Er
- Artist: Iver Jåks
- Creation date: 1999
- Object type: Sculpture
About
Concerning his poetically titled sculpture Was – Is, Iver Jåks remarked that “although there is much in nature that is not pretty, nature as a whole is incredibly beautiful”. The National Museum owns two sculptures by Jåks, Before I Was II and Is, that revolve around the same existential theme. The two sculptures are small assemblages of various materials such as glass, stone, wood, and ironwood. Entirely abstract, they do not resemble anything from the real world, and seem at first glance to refer to nothing more than their constituent materials. Jåks, who worked in the media of sculpture, installation, print, and drawing, was of Norwegian Sami extraction, and a kinship to the Sami handicraft tradition of duodji is evident in several of his sculptures.

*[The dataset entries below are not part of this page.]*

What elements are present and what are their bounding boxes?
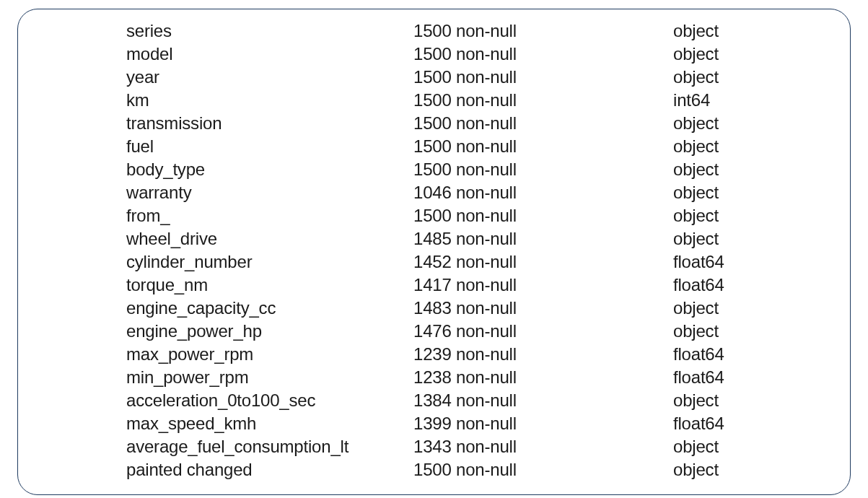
column-dtype: float64 — [673, 343, 836, 366]
column-dtype: float64 — [673, 250, 836, 274]
column-count: 1452 non-null — [413, 250, 673, 274]
dataframe-info-box: series 1500 non-null object model 1500 n… — [17, 9, 851, 495]
column-dtype: object — [673, 435, 836, 458]
column-row: transmission 1500 non-null object — [126, 112, 836, 135]
column-dtype: object — [673, 158, 836, 181]
column-name: acceleration_0to100_sec — [126, 389, 413, 412]
column-dtype: object — [673, 135, 836, 158]
column-row: series 1500 non-null object — [126, 19, 836, 43]
column-name: torque_nm — [126, 274, 413, 297]
column-name: wheel_drive — [126, 227, 413, 250]
column-dtype: object — [673, 389, 836, 412]
column-row: engine_capacity_cc 1483 non-null object — [126, 297, 836, 320]
column-row: min_power_rpm 1238 non-null float64 — [126, 366, 836, 389]
column-count: 1500 non-null — [413, 112, 673, 135]
column-count: 1500 non-null — [413, 458, 673, 481]
column-name: min_power_rpm — [126, 366, 413, 389]
column-dtype: object — [673, 204, 836, 227]
column-count: 1500 non-null — [413, 19, 673, 43]
column-count: 1399 non-null — [413, 412, 673, 435]
column-dtype: int64 — [673, 89, 836, 112]
column-name: from_ — [126, 204, 413, 227]
column-row: torque_nm 1417 non-null float64 — [126, 274, 836, 297]
column-row: max_speed_kmh 1399 non-null float64 — [126, 412, 836, 435]
column-count: 1343 non-null — [413, 435, 673, 458]
column-name: max_power_rpm — [126, 343, 413, 366]
column-count: 1417 non-null — [413, 274, 673, 297]
column-row: km 1500 non-null int64 — [126, 89, 836, 112]
column-count: 1500 non-null — [413, 89, 673, 112]
column-name: fuel — [126, 135, 413, 158]
column-name: warranty — [126, 181, 413, 204]
column-row: year 1500 non-null object — [126, 66, 836, 89]
column-name: max_speed_kmh — [126, 412, 413, 435]
column-name: km — [126, 89, 413, 112]
column-count: 1239 non-null — [413, 343, 673, 366]
column-dtype: object — [673, 19, 836, 43]
column-dtype: object — [673, 297, 836, 320]
column-name: painted changed — [126, 458, 413, 481]
column-name: cylinder_number — [126, 250, 413, 274]
column-count: 1238 non-null — [413, 366, 673, 389]
column-row: model 1500 non-null object — [126, 43, 836, 66]
column-count: 1500 non-null — [413, 135, 673, 158]
column-count: 1483 non-null — [413, 297, 673, 320]
column-row: average_fuel_consumption_lt 1343 non-nul… — [126, 435, 836, 458]
column-count: 1500 non-null — [413, 66, 673, 89]
column-dtype: object — [673, 66, 836, 89]
column-dtype: float64 — [673, 274, 836, 297]
column-dtype: object — [673, 43, 836, 66]
column-row: painted changed 1500 non-null object — [126, 458, 836, 481]
column-count: 1384 non-null — [413, 389, 673, 412]
column-name: average_fuel_consumption_lt — [126, 435, 413, 458]
column-row: warranty 1046 non-null object — [126, 181, 836, 204]
column-count: 1046 non-null — [413, 181, 673, 204]
column-dtype: object — [673, 112, 836, 135]
column-dtype: object — [673, 458, 836, 481]
column-count: 1500 non-null — [413, 204, 673, 227]
column-row: wheel_drive 1485 non-null object — [126, 227, 836, 250]
column-dtype: object — [673, 227, 836, 250]
column-count: 1500 non-null — [413, 43, 673, 66]
column-row: body_type 1500 non-null object — [126, 158, 836, 181]
column-dtype: float64 — [673, 366, 836, 389]
column-row: fuel 1500 non-null object — [126, 135, 836, 158]
column-count: 1500 non-null — [413, 158, 673, 181]
column-name: series — [126, 19, 413, 43]
column-name: model — [126, 43, 413, 66]
column-row: from_ 1500 non-null object — [126, 204, 836, 227]
column-row: acceleration_0to100_sec 1384 non-null ob… — [126, 389, 836, 412]
column-row: engine_power_hp 1476 non-null object — [126, 320, 836, 343]
column-count: 1476 non-null — [413, 320, 673, 343]
column-name: engine_capacity_cc — [126, 297, 413, 320]
column-count: 1485 non-null — [413, 227, 673, 250]
column-dtype: object — [673, 181, 836, 204]
column-dtype: object — [673, 320, 836, 343]
column-name: year — [126, 66, 413, 89]
column-row: cylinder_number 1452 non-null float64 — [126, 250, 836, 274]
column-name: body_type — [126, 158, 413, 181]
column-dtype: float64 — [673, 412, 836, 435]
column-name: engine_power_hp — [126, 320, 413, 343]
column-row: max_power_rpm 1239 non-null float64 — [126, 343, 836, 366]
column-name: transmission — [126, 112, 413, 135]
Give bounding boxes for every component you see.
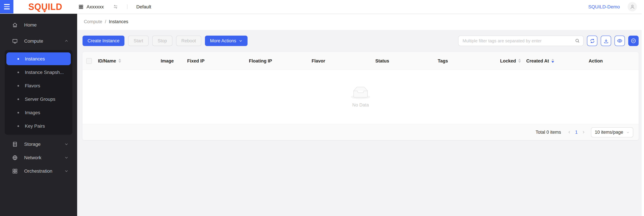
compute-submenu: Instances Instance Snapsh... Flavors Ser…	[5, 50, 72, 135]
storage-icon	[12, 141, 18, 147]
prev-page-button[interactable]	[566, 130, 573, 134]
breadcrumb-compute[interactable]: Compute	[84, 19, 102, 24]
sidebar-item-label: Flavors	[25, 83, 40, 88]
more-actions-button[interactable]: More Actions	[205, 36, 248, 46]
sidebar-item-label: Key Pairs	[25, 123, 45, 129]
chevron-down-icon	[64, 169, 68, 173]
column-header-status: Status	[373, 58, 435, 63]
sidebar-item-network[interactable]: Network	[0, 151, 77, 164]
column-header-fixed-ip: Fixed IP	[184, 58, 246, 63]
column-label: Locked	[500, 58, 516, 63]
column-header-floating-ip: Floating IP	[246, 58, 309, 63]
pagination: Total 0 items 1 10 items/page	[82, 124, 639, 140]
bullet-icon	[18, 112, 19, 113]
select-all-checkbox[interactable]	[86, 58, 92, 64]
sidebar-item-orchestration[interactable]: Orchestration	[0, 164, 77, 178]
eye-icon	[617, 38, 622, 44]
chevron-down-icon	[626, 130, 630, 134]
chevron-down-icon	[64, 142, 68, 146]
sidebar-item-images[interactable]: Images	[6, 106, 71, 119]
globe-icon	[12, 155, 18, 160]
column-label: Tags	[438, 58, 448, 63]
search-icon[interactable]	[575, 38, 580, 43]
home-icon	[12, 22, 18, 28]
sidebar-item-compute[interactable]: Compute	[0, 34, 77, 48]
sidebar-item-flavors[interactable]: Flavors	[6, 79, 71, 92]
instances-table: ID/Name Image Fixed IP Floating IP Flavo…	[82, 52, 639, 140]
sort-icon[interactable]	[118, 59, 121, 63]
column-label: Floating IP	[249, 58, 272, 63]
sidebar-item-label: Instance Snapsh...	[25, 70, 64, 75]
divider	[127, 4, 128, 9]
menu-toggle-button[interactable]	[0, 0, 14, 14]
sort-icon[interactable]	[518, 59, 521, 63]
breadcrumb-separator: /	[105, 19, 106, 24]
start-button[interactable]: Start	[128, 36, 148, 46]
chevron-left-icon	[567, 130, 571, 134]
reboot-button[interactable]: Reboot	[176, 36, 201, 46]
table-empty-state: No Data	[82, 70, 639, 124]
app-logo[interactable]: SQUILD	[14, 2, 77, 12]
column-label: Fixed IP	[187, 58, 204, 63]
column-label: Image	[161, 58, 174, 63]
toolbar: Create Instance Start Stop Reboot More A…	[82, 36, 639, 46]
bullet-icon	[18, 125, 19, 127]
switch-project-icon[interactable]	[113, 4, 118, 10]
auto-refresh-pause-button[interactable]	[628, 36, 639, 46]
sidebar-item-label: Compute	[24, 38, 43, 44]
download-icon	[603, 38, 608, 44]
sidebar-item-key-pairs[interactable]: Key Pairs	[6, 120, 71, 132]
next-page-button[interactable]	[580, 130, 587, 134]
bullet-icon	[18, 58, 19, 60]
sidebar-item-label: Instances	[25, 56, 45, 62]
refresh-icon	[590, 38, 595, 44]
user-icon	[630, 4, 635, 10]
column-label: Status	[375, 58, 389, 63]
refresh-button[interactable]	[587, 36, 598, 46]
column-header-locked[interactable]: Locked	[498, 58, 524, 63]
column-header-id-name[interactable]: ID/Name	[95, 58, 158, 63]
page-size-label: 10 items/page	[595, 130, 623, 135]
bullet-icon	[18, 98, 19, 100]
filter-input[interactable]	[462, 38, 575, 44]
sidebar-item-home[interactable]: Home	[0, 18, 77, 32]
scrollbar[interactable]	[642, 0, 644, 216]
breadcrumb-current: Instances	[109, 19, 128, 24]
columns-visibility-button[interactable]	[614, 36, 625, 46]
stop-button[interactable]: Stop	[152, 36, 172, 46]
appstore-grid-icon	[12, 168, 18, 174]
sidebar-item-instance-snapshots[interactable]: Instance Snapsh...	[6, 66, 71, 79]
avatar[interactable]	[628, 2, 637, 12]
column-header-created-at[interactable]: Created At	[524, 58, 586, 63]
sidebar-item-server-groups[interactable]: Server Groups	[6, 93, 71, 105]
sidebar-item-label: Orchestration	[24, 168, 52, 174]
sidebar-item-label: Network	[24, 155, 42, 160]
page-size-select[interactable]: 10 items/page	[591, 127, 633, 137]
chevron-down-icon	[64, 155, 68, 160]
sidebar-item-instances[interactable]: Instances	[6, 52, 71, 65]
sidebar-item-label: Server Groups	[25, 96, 55, 102]
user-menu-link[interactable]: SQUILD-Demo	[588, 4, 620, 10]
total-items-label: Total 0 items	[536, 130, 561, 135]
download-button[interactable]	[601, 36, 611, 46]
project-switcher[interactable]: Axxxxxx	[78, 4, 104, 10]
bullet-icon	[18, 71, 19, 73]
sidebar-item-label: Home	[24, 22, 37, 28]
column-header-image: Image	[158, 58, 184, 63]
sort-icon-active[interactable]	[552, 59, 554, 63]
table-header-row: ID/Name Image Fixed IP Floating IP Flavo…	[82, 52, 639, 70]
column-header-tags: Tags	[435, 58, 498, 63]
app-window: SQUILD Axxxxxx Default SQUILD-Demo Home	[0, 0, 644, 216]
chevron-down-icon	[239, 39, 242, 43]
column-label: ID/Name	[98, 58, 116, 63]
sidebar-item-storage[interactable]: Storage	[0, 137, 77, 151]
column-label: Created At	[526, 58, 549, 63]
main-content: Create Instance Start Stop Reboot More A…	[77, 30, 644, 216]
project-name: Axxxxxx	[86, 4, 104, 10]
create-instance-button[interactable]: Create Instance	[82, 36, 124, 46]
more-actions-label: More Actions	[210, 38, 236, 43]
chevron-up-icon	[64, 39, 68, 43]
page-number-1[interactable]: 1	[575, 130, 578, 135]
sidebar-item-label: Storage	[24, 141, 40, 147]
logo-text: SQUILD	[28, 1, 62, 13]
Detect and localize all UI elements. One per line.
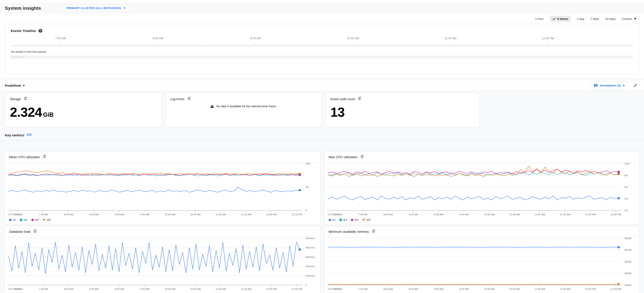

Jåks cultivated his own distinctive style, however, creating mostly abstract sculptures that inherently deal with universal concerns and existential questions. These sculptures are often composed of untreated materials taken directly from nature as objets trouvés, or nature trouvé, so to speak. Before I Was II, for example, consists of a hollow, white stone, a small twig, and a red shard of glass. The twig and the broken glass are placed inside the stone in such a way that they partially stick out from it. The stone serves thereby as a container that partly conceals and partly reveals its contents.Is something growing out from the stone? The sculpture is small but still contains a good deal, perhaps even an entire universe or something that existed before humankind. Jåks’s other sculpture here, Is, consists of two small items of glass and ironwood. The wood has been worked on, and is an object that we find in some of the sacred seide sculptures in Sami culture; it resembles a stake or a menhir, perhaps representing a person or a life.